A U.S. nuclear engineer and a Chinese state-owned nuclear power company have been indicted on federal charges of conspiracy to facilitate nuclear material development and production efforts outside the U.S. without a permit from the Energy Department.
The Justice Department said Thursday the two-count indictment unveiled Thursday at a district court in Tennessee is for China General Nuclear Power Co. and Allen Ho, a naturalized U.S. citizen born in China and employed as a senior adviser at CGNPC.
Allen Ho, also known as Szuhsiung Ho, also runs Delaware-based Energy Technology International.
CGNPC, Ho and his company are accused of conspiring with others to help the Chinese company make a special nuclear material without a DOE authorization required as part of a U.S.-China civil nuclear cooperation pact.
“The federal government has regulations in place to oversee civil nuclear cooperation, and if those authorities are circumvented, this can result in significant damage to our national security,” said Michael Steinbach, executive assistant director of the FBI’s national security branch.

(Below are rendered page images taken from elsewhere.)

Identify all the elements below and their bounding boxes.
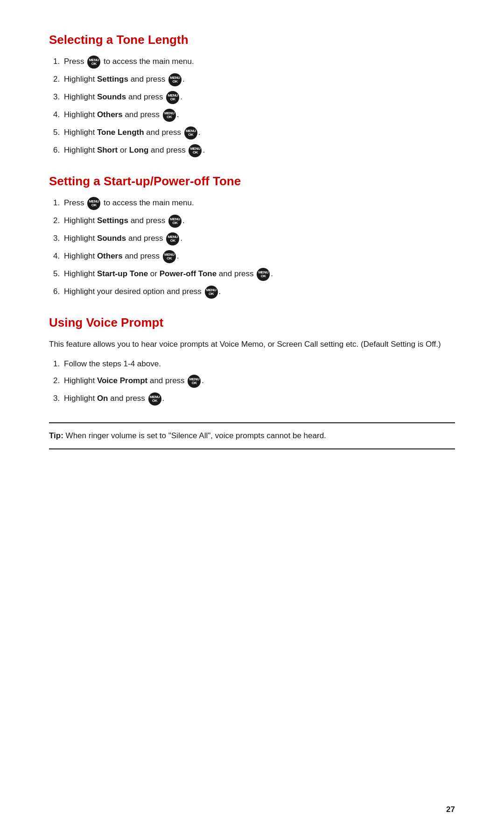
- menu-ok-icon: MENUOK: [87, 56, 100, 69]
- menu-ok-icon: MENUOK: [163, 250, 176, 263]
- menu-ok-icon: MENUOK: [168, 215, 182, 228]
- step-6-startup-tone: Highlight your desired option and press …: [62, 286, 455, 299]
- menu-ok-icon: MENUOK: [87, 197, 100, 210]
- section-using-voice-prompt: Using Voice Prompt This feature allows y…: [49, 315, 455, 406]
- section-title-startup-poweroff: Setting a Start-up/Power-off Tone: [49, 174, 455, 189]
- step-1-tone-length: Press MENUOK to access the main menu.: [62, 56, 455, 69]
- step-3-startup-tone: Highlight Sounds and press MENUOK.: [62, 232, 455, 245]
- step-4-startup-tone: Highlight Others and press MENUOK.: [62, 250, 455, 263]
- step-1-voice-prompt: Follow the steps 1-4 above.: [62, 358, 455, 370]
- step-2-voice-prompt: Highlight Voice Prompt and press MENUOK.: [62, 375, 455, 388]
- section-startup-poweroff-tone: Setting a Start-up/Power-off Tone Press …: [49, 174, 455, 299]
- page-number: 27: [446, 805, 455, 814]
- section-title-voice-prompt: Using Voice Prompt: [49, 315, 455, 330]
- menu-ok-icon: MENUOK: [188, 375, 201, 388]
- section-title-selecting-tone-length: Selecting a Tone Length: [49, 33, 455, 47]
- menu-ok-icon: MENUOK: [163, 109, 176, 122]
- step-5-startup-tone: Highlight Start-up Tone or Power-off Ton…: [62, 268, 455, 281]
- step-5-tone-length: Highlight Tone Length and press MENUOK.: [62, 126, 455, 140]
- step-2-startup-tone: Highlight Settings and press MENUOK.: [62, 215, 455, 228]
- tip-text: When ringer volume is set to "Silence Al…: [63, 431, 326, 440]
- menu-ok-icon: MENUOK: [166, 232, 179, 245]
- menu-ok-icon: MENUOK: [205, 286, 218, 299]
- menu-ok-icon: MENUOK: [257, 268, 270, 281]
- step-1-startup-tone: Press MENUOK to access the main menu.: [62, 197, 455, 210]
- voice-prompt-description: This feature allows you to hear voice pr…: [49, 338, 455, 350]
- step-6-tone-length: Highlight Short or Long and press MENUOK…: [62, 144, 455, 157]
- menu-ok-icon: MENUOK: [148, 392, 161, 406]
- step-3-tone-length: Highlight Sounds and press MENUOK.: [62, 91, 455, 104]
- steps-list-tone-length: Press MENUOK to access the main menu. Hi…: [49, 56, 455, 157]
- steps-list-startup-tone: Press MENUOK to access the main menu. Hi…: [49, 197, 455, 299]
- tip-section: Tip: When ringer volume is set to "Silen…: [49, 422, 455, 449]
- menu-ok-icon: MENUOK: [184, 126, 197, 140]
- menu-ok-icon: MENUOK: [166, 91, 179, 104]
- step-4-tone-length: Highlight Others and press MENUOK.: [62, 109, 455, 122]
- menu-ok-icon: MENUOK: [168, 73, 182, 86]
- step-3-voice-prompt: Highlight On and press MENUOK.: [62, 392, 455, 406]
- step-2-tone-length: Highlight Settings and press MENUOK.: [62, 73, 455, 86]
- section-selecting-tone-length: Selecting a Tone Length Press MENUOK to …: [49, 33, 455, 157]
- steps-list-voice-prompt: Follow the steps 1-4 above. Highlight Vo…: [49, 358, 455, 406]
- menu-ok-icon: MENUOK: [189, 144, 202, 157]
- tip-label: Tip:: [49, 431, 63, 440]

In addition, the parties allegedly sought technical assistance from U.S.-based nuclear experts regarding small modular reactor and advanced fuel assembly programs as well as fixed in-core detector and reactor-related computer systems, DOJ noted.
Ho could face a life sentence in prison and a maximum fine of $250,000 if found guilty.
The indictment comes less than a month after Chinese businessman Su Bin entered a guilty plea in a district court in California to charges that he was involved in a conspiracy to breach computer systems at Boeing and several other U.S. defense contractors to access military technical data and transmit it to China.